Wakefield, de Nathaniel Hawthorne
Nacer en la ciudad de Salem, la misma en la que se practicaron los famosos procesos de brujas, debió de ser algo que marco de una forma rotunda el pensamiento de Nathaniel Hawthorne. No es dificil imaginarlo de niño jugando entre calles heladas, cuasi desiertas, donde la vergüenza sólo se supera por la convicción de que eso fue una enajenación colectiva de un pueblo demasiado entregado hacia su pureza; nadie creía ya a principios del XIX que eso pudiera volver a ocurrir. Hathorne, sin embargo, joven inquieto y curioso, seguramente apesadumbrado por el peso del apellido de uno de los ejecutores en esos procesos -John Hathorne; tatarabuelo del susodicho‑, ¿cuanto habría de la sangre de ese indómito ejecutor que segó decenas de almas de las inocentes acusadas de no compartir la visión virtuosa, e idealizada por imposible, de los habitantes de Salem? Esa idea, incrustada en su cabeza, seguramente cargaría su pluma para sus oscuros cuentos de un romanticismo atroz.

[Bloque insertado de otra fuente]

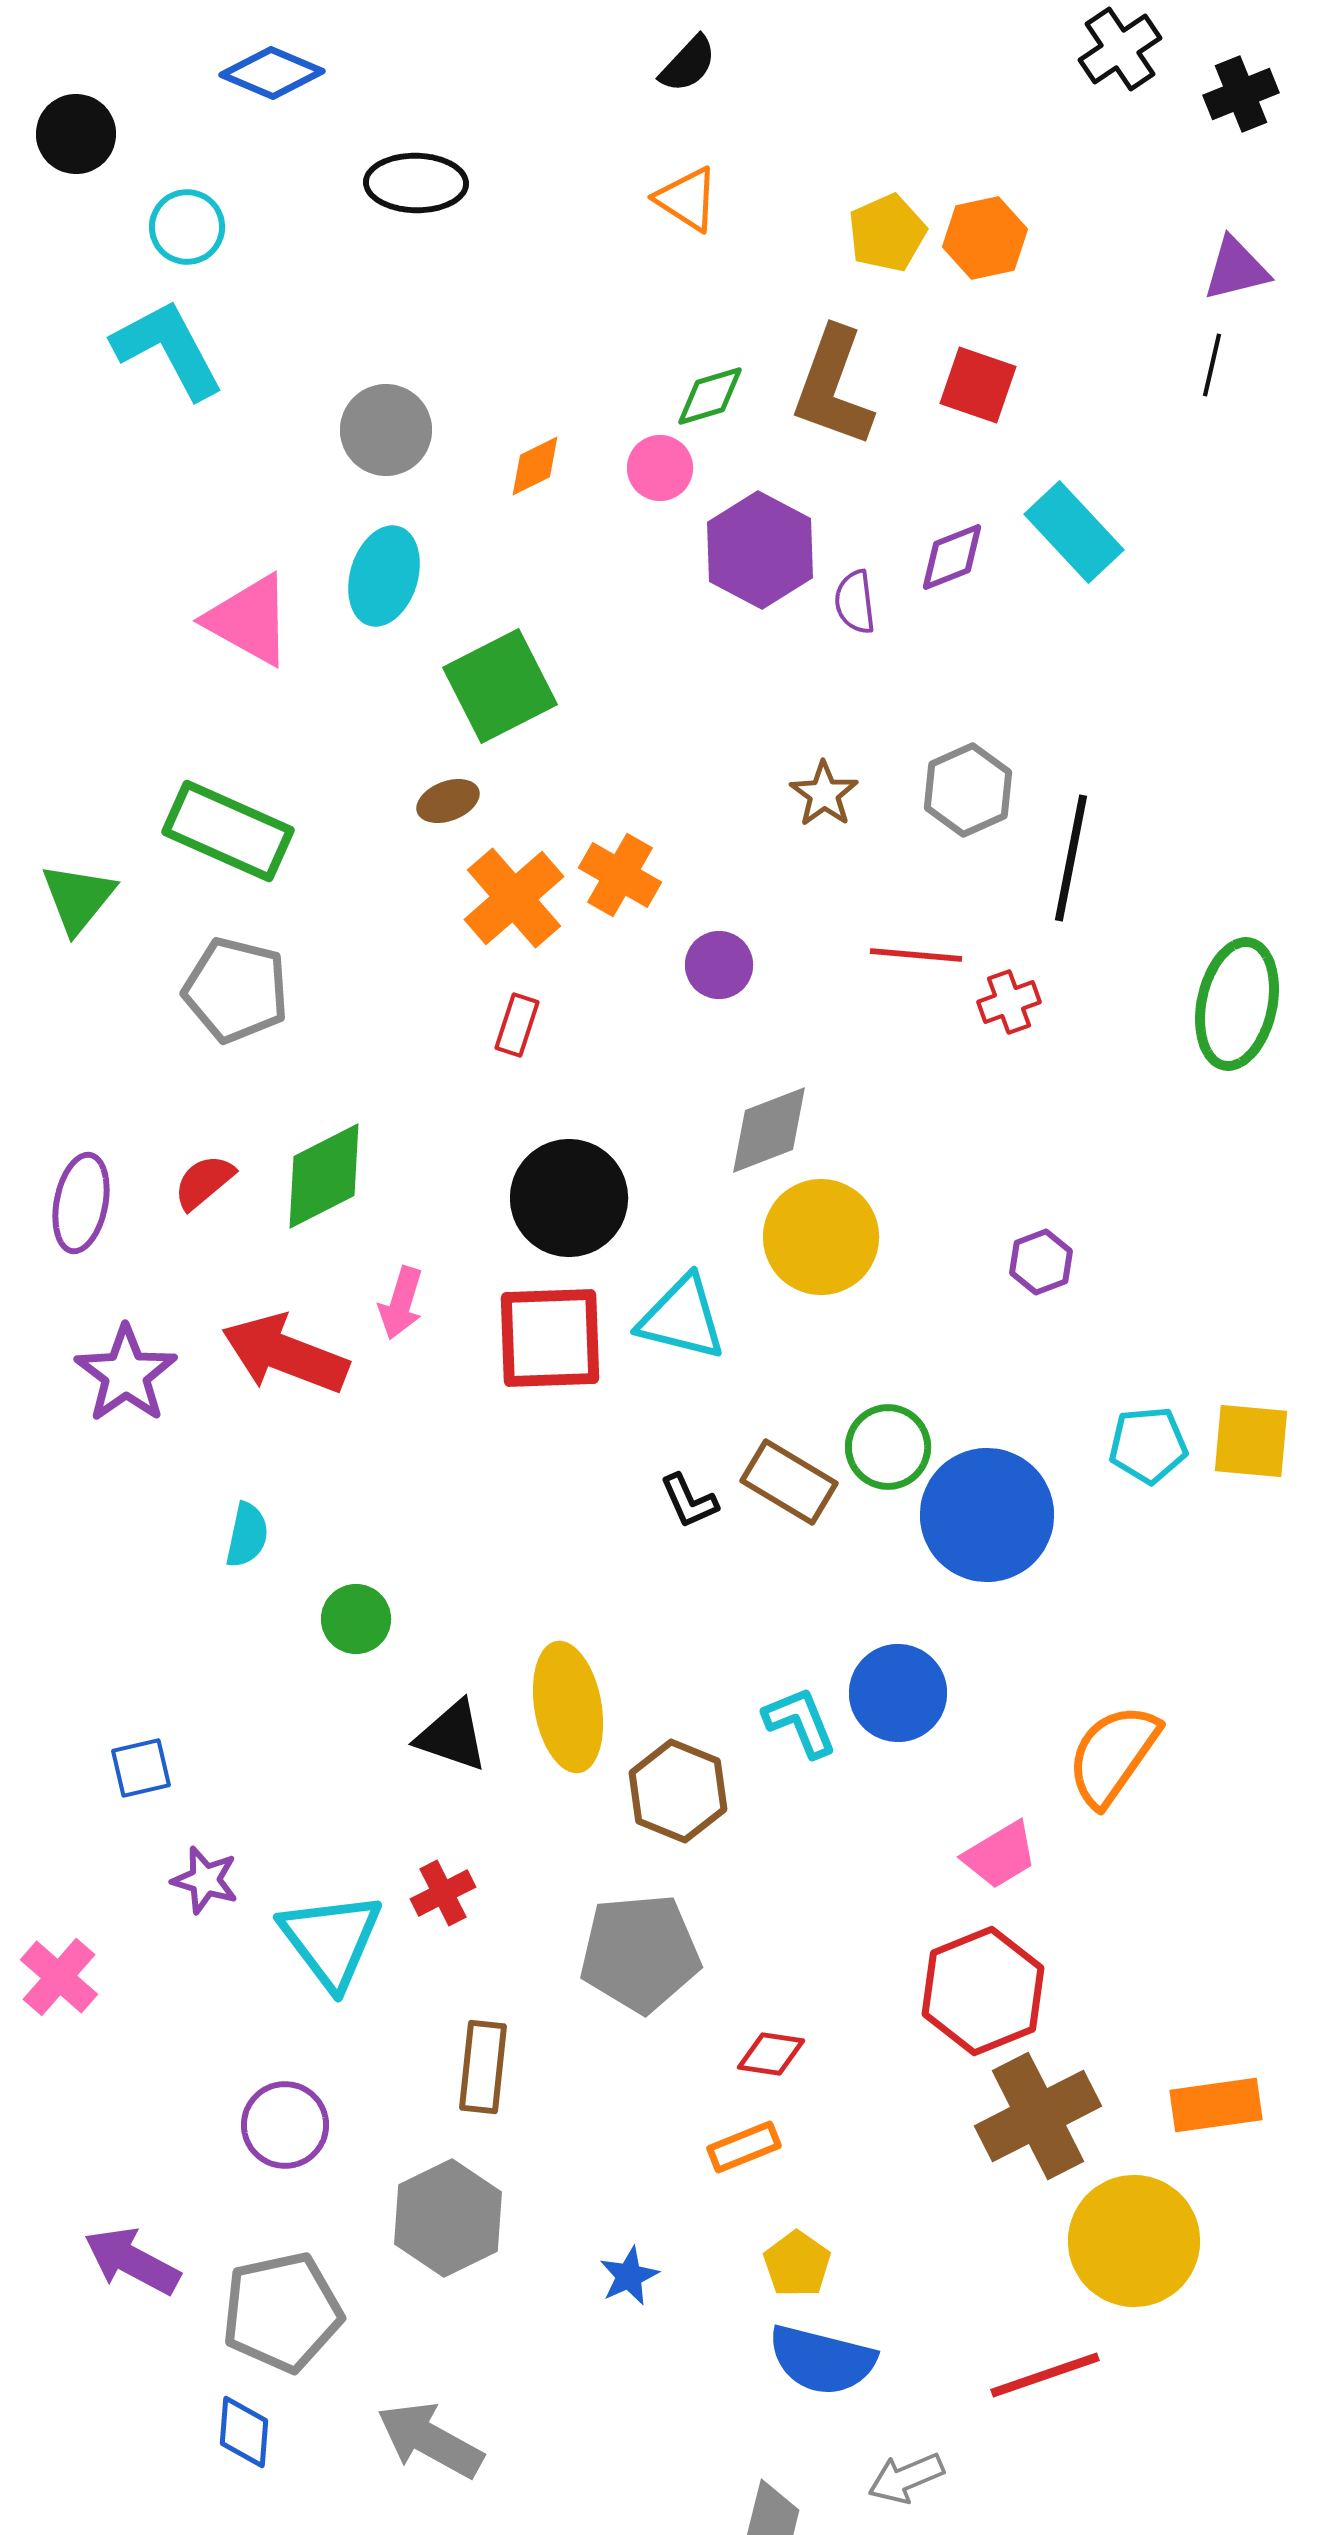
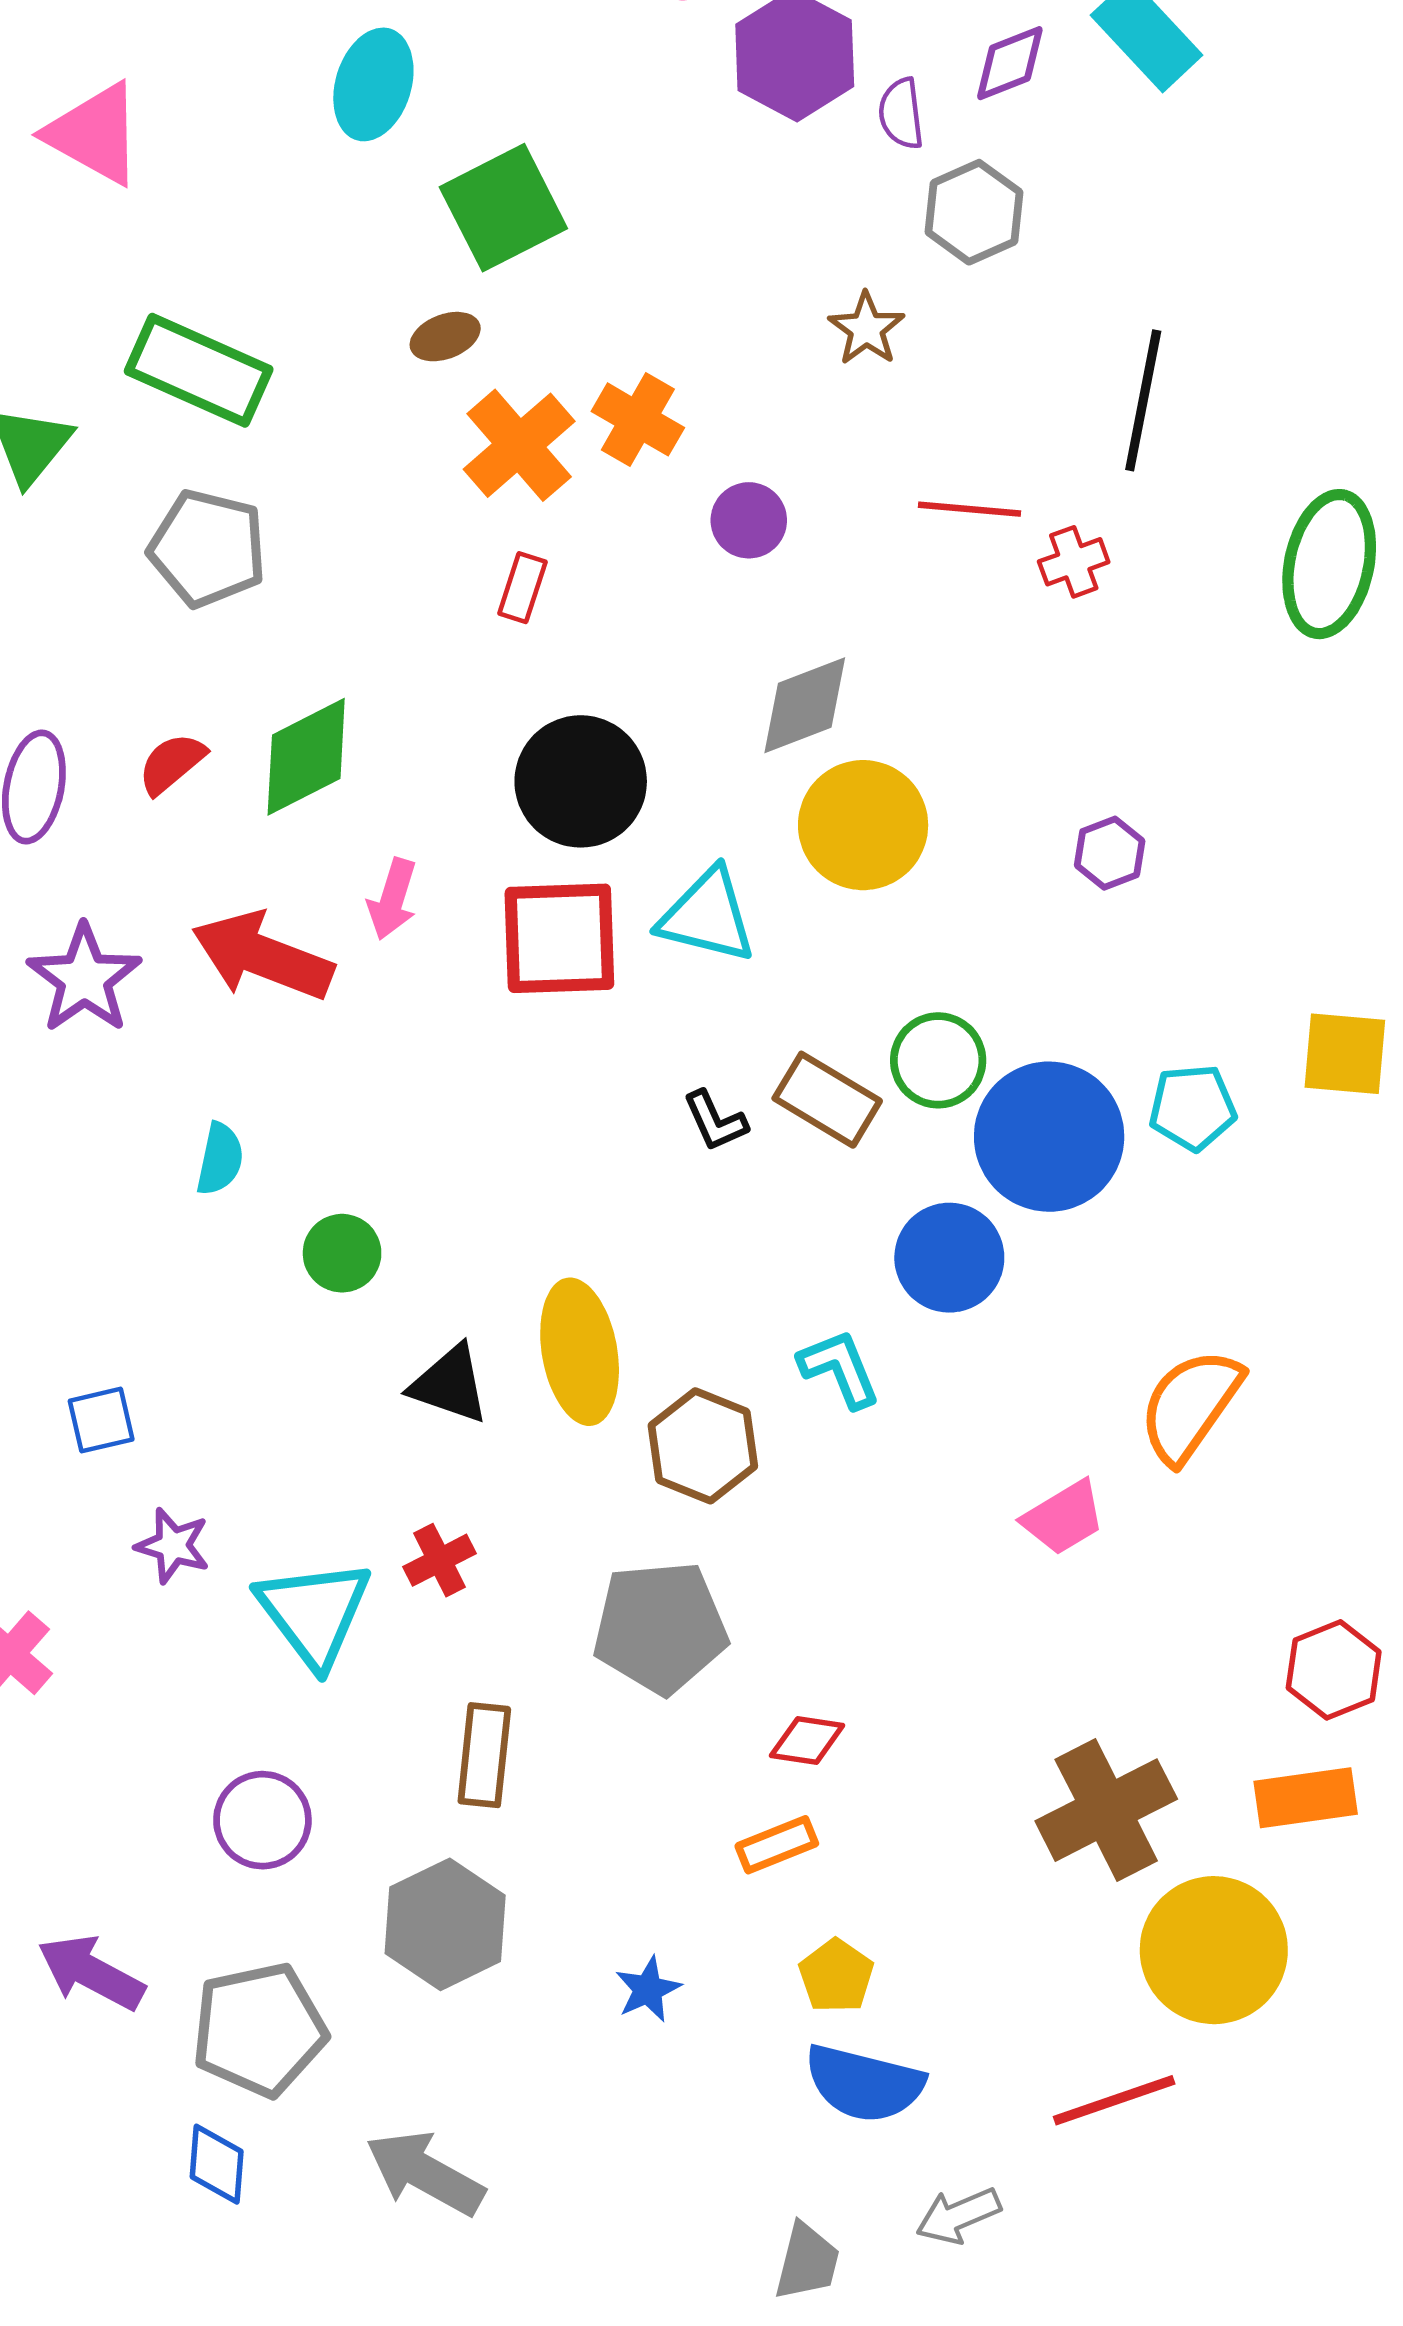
pink triangle: (249, 620) -> (94, 134), moved
gray hexagon: (968, 790) -> (974, 212), moved
cyan pentagon: (1148, 1445) -> (1192, 1107), moved
blue circle: (898, 1693) -> (949, 1258), moved
red hexagon: (983, 1991) -> (1334, 1670), moved, size x0.7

Y es que en Wakefield no encontramos nada que no sea un estricto terror cotidiano; el Tiempo acechando incolumne con su hermano el tiempo tras los juegos de ilusionismo de las apariencias. El señor Wakefield es un hombre común, extremadamente común, correcto en sus formas y con un trato natural, más cercano a un cariño acostumbrado que de un amor romántico real; el tipo de persona que nadie jamás esperaría nada excepcional de ella, ni recordarla. Sólo su mujer conoce ese lado oscuro de Wakefield, eso que provoca que tenga un cierto ingenio particular que le hace querer analizar los límites del mundo, pero sin involucrarse demasiado. Su transcendentalismo es como él, cómodo y común. Y esa será su perdición.